= Data Protection (Jersey) Law =

The Data Protection (Jersey) Law 2018 is an information privacy law in the Crown Dependency of the Bailiwick of Jersey, one of the Channel Islands. The latest version is 2018, updating the previous law from 2005 to mirror the General Data Protection Regulation (GDPR). It was adopted on 25 May 2018.

==The law==

Eight Principles Data must be...
1. fairly and lawfully processed
2. processed for one or more specified and lawful purposes
3. adequate, relevant and not excessive
4. accurate and up to date
5. not kept longer than necessary
6. processed in accordance with the individual’s rights
7. kept safe and secure
8. not transferred to countries outside European Economic area unless country has adequate protection for the individual.
— 2006 Annual Report of the Jersey Office of Data Protection Commissioner

Rights of Individuals
- Rights of access
- Rights to prevent processing
- Rights to prevent processing for direct marketing
- Rights in relation to automated decision-taking
- Right to seek compensation
- Rights to have inaccurate information corrected
- Right to complain to the Commissioner
— 2006 Annual Report of the Jersey Office of the Data Protection Commissioner

The law implements the European Data Protection Directive of 24 October 1995, which concerns the "protection of individuals with regard to the processing of personal data and on the free movement of such data". These include restrictions on the gathering, collection, and use of personal data, as well as forcing data collectors to let individuals know how their data has been used. Gatherers of data are called "data controllers" and must register with the Data Protection Commissioner and pay a yearly fee. The law also contains numerous exemptions for journalism, crime investigation, &c. Other Crown dependencies like Guernsey and the Isle of Man have similar laws. The 2005 law was modelled from the UK's Data Protection Act 1998. These laws can all trace lineage back to the European Directive on Data Protection, 95/EC/46 of 1995 and the Council of Europe's European Convention 108, passed in 1981.

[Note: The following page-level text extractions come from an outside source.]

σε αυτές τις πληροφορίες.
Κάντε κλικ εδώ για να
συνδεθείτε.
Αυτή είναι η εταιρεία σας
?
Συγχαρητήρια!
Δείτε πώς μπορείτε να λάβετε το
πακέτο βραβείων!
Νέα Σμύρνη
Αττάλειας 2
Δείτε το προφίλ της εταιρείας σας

The 2005 overhaul of the Data Protection laws was prompted by the aforementioned Data Protection Directive. It restricted the transmission of protected data to countries outside of the European Economic Area unless they had been certified as having 'adequacy' in their own data protection laws. Jersey is considered outside of the European Economic Area, and its 1987 Data Protection law was not adequate, so the restrictions could have harmed Jersey's financial services industry. (Jersey is a major international offshore financial centre and tax haven) In 2008, Jersey achieved 'adequacy status' under the EU rules.

Jersey's law is modified to suit this finance industry. One such modification exempts trusts from the law so that they can use the personal information of beneficiaries of the trust without having to disclose certain details of the usage to the beneficiary. This modification was accomplished through a revision called the "Subject Access Exemptions" in 2005.

The main office of the law is the Data Protection Commissioner (before 2005, called the Data Protection Registrar). The commissioner for the first several years of the law was Emma Martins There is also a Data Protection Tribunal. In 2011 an attempt was made to unify the Commission of Guernsey with that of Jersey so that one Commissioner office would serve both Channel Islands.

==Notable cases==
In 2007 charity groups had to change the way they operated the Jersey Christmas Appeal because they kept a list of the families who were nominated to receive vouchers for food, toys, fuel, and other needs during the holidays. The beneficiaries had to send in signed forms agreeing to be on the list.

The law has been used at least two times against Jersey politicians.

In 2009, Jersey Senator Stuart Syvret was arrested on charges of violating the law after he blogged an old 1999 police report on a suspected serial killer and rapist Nurse that included the suspect's name. The police investigation had been abandoned for lack of evidence and Syvret had at first accepted this. However over the years Syvret came to believe the government of Jersey was incompetent and corrupt, especially after his experiences as Health Minister during the Jersey child abuse investigation 2008. He came to believe that the "Nurse M" (or "Nurse X" in court documents) investigation had been incomplete, that the suspect was still dangerous. This was his alleged motivation for blogging the suspects name in 2009. At trial he argued that his actions fell under the exemptions of the Law, but the Magistrate rejected this. In November 2010 he was convicted of violating Articles 17, 21, and 55 of the Data Protection Law and sentenced to 10 weeks imprisonment and a fine. Assistant Magistrate Bridget Shaw gave the analysis and opinion:

"he must have caused distress to X and his family and risked provoking violence either by or
against X. The defendant also risked causing great distress to relatives of the deceased. In my opinion this was done to create a totally unfounded scandal to undermine public confidence in the administration of justice."

In 2011, Saint Brélade Deputy and Housing Minister Sean Power was forced to resign after he forwarded an email he pulled off a printer in the States Building. The email discussed Syvret.